[Priyadarsini T P is a 4th year B.A LL.B (Hons) student at the National University of Advanced Legal Studies, Kochi]
Implications of data on competition are manifold. One of the ways in which these manifest is when a horizontal merger takes place between two undertakings in a market where data are the input for delivery of a certain service. The adverse effects may be more serious when the market is concentrated and there are no substitutes for the data owned by the merging entities.
The OECD has reported that the number of ‘big data related’ mergers and acquisitions more than doubled between 2008 and 2012-15. Both the European Commission and the Department of Justice (DOJ) have had chances to review mergers between firms providing data or data-related services. The DOJ, in the context of the merger of Bazaarvoice and Power-Reviews observed that access, quality and volume of data from the consumer’s base had the potential to serve as a significant entry barrier.

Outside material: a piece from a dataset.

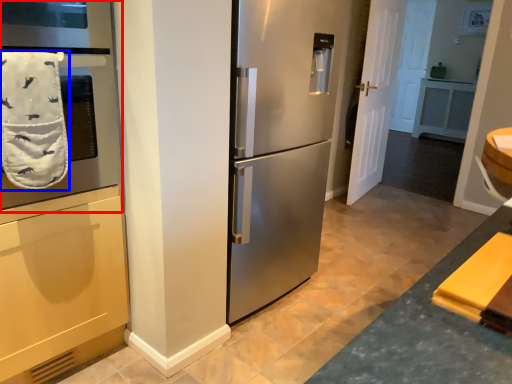 Question: Which object is closer to the camera taking this photo, oven (highlighted by a red box) or bath towel (highlighted by a blue box)?

Choices:
 (A) oven
 (B) bath towel

Answer: (A)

Competition in ‘rating and review platforms’ would be greatly reduced and there was potential for creation of a monopoly by this merger.
In the Thomson/Reuters merger, both DOJ and the EC found that the combination raised competition concerns because they were the leading providers of certain types of data. The merger may create significant entry barriers because of the difficulties in arranging for collection of data of tens of thousands of companies on a global basis, constructing a historical database and the need to develop local expertise in each country’s accounting norms, among others. The data held by the merging entities was so unique that it just was not available for anyone else at any price. For this reason, the merger was cleared upon the condition that the merging entities have to disclose certain databases required to allow their purchasers to establish themselves as competitors in the market.

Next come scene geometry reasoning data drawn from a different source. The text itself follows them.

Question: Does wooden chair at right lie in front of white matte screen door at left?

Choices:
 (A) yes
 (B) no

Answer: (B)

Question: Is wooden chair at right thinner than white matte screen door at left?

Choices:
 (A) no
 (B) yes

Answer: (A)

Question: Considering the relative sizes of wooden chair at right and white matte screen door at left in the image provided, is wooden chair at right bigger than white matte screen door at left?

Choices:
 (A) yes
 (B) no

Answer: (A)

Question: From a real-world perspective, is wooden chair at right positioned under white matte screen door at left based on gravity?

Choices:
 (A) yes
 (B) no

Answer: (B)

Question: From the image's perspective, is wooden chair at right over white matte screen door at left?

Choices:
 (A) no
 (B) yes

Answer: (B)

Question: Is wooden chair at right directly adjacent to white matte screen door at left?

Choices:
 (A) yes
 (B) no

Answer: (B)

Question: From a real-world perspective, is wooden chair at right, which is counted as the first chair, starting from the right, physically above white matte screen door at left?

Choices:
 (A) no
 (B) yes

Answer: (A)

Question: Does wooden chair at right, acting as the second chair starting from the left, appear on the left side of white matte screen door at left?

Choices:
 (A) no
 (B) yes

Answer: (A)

A merger between two companies that hold strong positions in different markets can also lead to foreclosure. An example of a data driven vertical merger is when Google proposed to acquire ITA, a supplier of airline schedule database to online travel intermediaries. The DOJ observed that the merger involved Google purchasing a significant input supplier and hence remedies were provided to ensure supply of inputs to Google’s competitors.
Similarly, the EC conducted an inquiry into the Facebook/ WhatsApp Merger as to whether the merger between a social networking platform and consumer communication application may affect competition by virtue of Facebook having access to additional data. The EC concluded that even if Facebook were to use the data from WhatsApp users for advertising, there still existed a large amount of data outside Facebook’s control. Hence, substitutes were available.
This decision raises concerns because it proceeds on the assumption that data, because it is ubiquitous, does not pose a threat to competition. However, this is not entirely true as competitive advantage is often gained by the uniqueness of the data owned, which is not easy to find elsewhere. This is why, in its Telefónica UK/Vodafone UK/Everything Everywhere merger decision, the EC inquired whether the joint venture would result in a unique database which no other competitor could replicate and thus decrease competition in data analytics and targeted advertising services market.
Are the existing thresholds accommodative of data driven mergers?
Presently, a combination which meets certain asset and turnover based thresholds are required to be notified to the Competition Commission of India (CCI) before it can take effect. Recently, the EC has stated that a ‘purely turnover-based jurisdictional threshold’ may create a ‘legal gap [that] may not only concern the digital industry, but also other industry sectors, such as pharmaceutical’. Such thresholds may not capture all transactions which can potentially have an impact in the internal market such as data driven mergers, mergers involving transfer of important intellectual property, and the like. Such combinations may escape the scrutiny of the CCI because the assets and turnover of the acquirer and the target enterprise may be less than the prescribed threshold. In some cases, therefore, the value of the deal could be a useful guide to its importance.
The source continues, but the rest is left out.